Cuando alguien piensa, como es el caso del profesor Domingo Neira, que en la homosexualidad «alguna alteración tiene que haber», es porque parte de la idea de que existe una sexualidad natural y el resto son desviaciones. En el caso que nos ocupa, como no hay ninguna evidencia de determinismos biológicos de la homosexualidad, la desviación se hace equivalente al vicio.
El señor Neira es dueño de sus opiniones personales, pero la transmisión en un aula, aun defendiendo la versión más amplia de la libertad de cátedra, tiene sus limitaciones. Como el profesor Neira menciona, la homosexualidad dejó de ser considerada una patología psíquica por la Organización Mundial de la Salud en el año 1990. Sin embargo, este no es el principal argumento para criticar las declaraciones de Domingo Neira, ya que, de seguirlo, tendríamos que decir que su opinión sería rigurosa hace 23 años, y no parece el caso.

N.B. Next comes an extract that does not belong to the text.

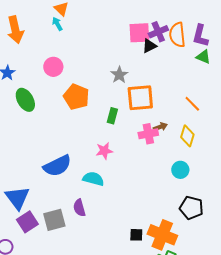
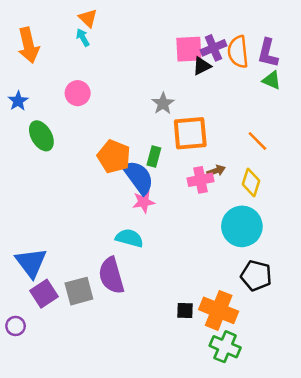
orange pentagon: (76, 97) -> (114, 157), moved
blue semicircle: (57, 166) -> (138, 177), moved, turned -100
cyan circle: (180, 170) -> (242, 226), size x1.8
purple semicircle: (79, 208) -> (111, 276), size x1.6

Lo que parece resultar difícil de admitir, no solo al señor Neira, es que la sexualidad humana, al contrario que en el mundo animal, no es nada natural. Es decir, no la determinan ni la biología, ni la necesidad de procreación, ni los instintos. La determinan las identificaciones, así como el modo en que cada uno se encontró con la sexualidad y la marca que esto le dejó. Por eso todos, retomando las palabras del profesor Neira, seamos homosexuales o heterosexuales, tenemos nuestro vicio particular. En este sentido, también la conducta heterosexual es desviada y, como la homosexual, pasa por condiciones: no hay sexualidad tipo.
Por eso, cuando decimos de un hombre o de una mujer que no es nuestro tipo, lo que estamos diciendo es que no cumple el criterio, no tiene el rasgo, que satisface nuestra desviación particular. Y cuando decimos que una condición o escena erótica nos excita, queremos decir que cumple el criterio de nuestro vicio sexual. Los llamados normales sueñan o fantasean con aquello que los perversos realizan. De ahí el éxito de obras como Cincuenta sombras de Grey. Reconciliarnos con nuestro vicio particular es la principal garantía para tolerar el modo de goce ajeno.